_TRY IT_
Write out, as an exact transcription, the line that has "Jegyzőkönyvek" and each line after it through the end of the data below.

_PROVIDED RECORDS_
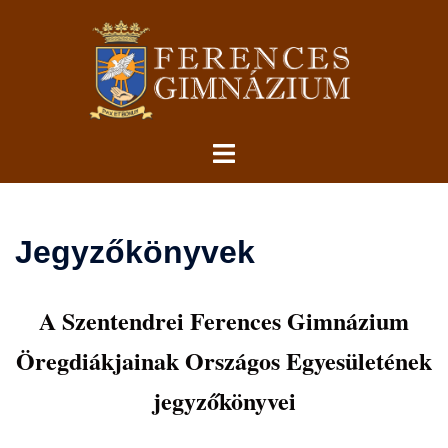
Skip
to
content
Toggle
menu
Jegyzőkönyvek
A Szentendrei Ferences Gimnázium
Öregdiákjainak Országos Egyesületének
jegyzőkönyvei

_RESPONSE TO THE EXERCISE_
Jegyzőkönyvek
A Szentendrei Ferences Gimnázium
Öregdiákjainak Országos Egyesületének
jegyzőkönyvei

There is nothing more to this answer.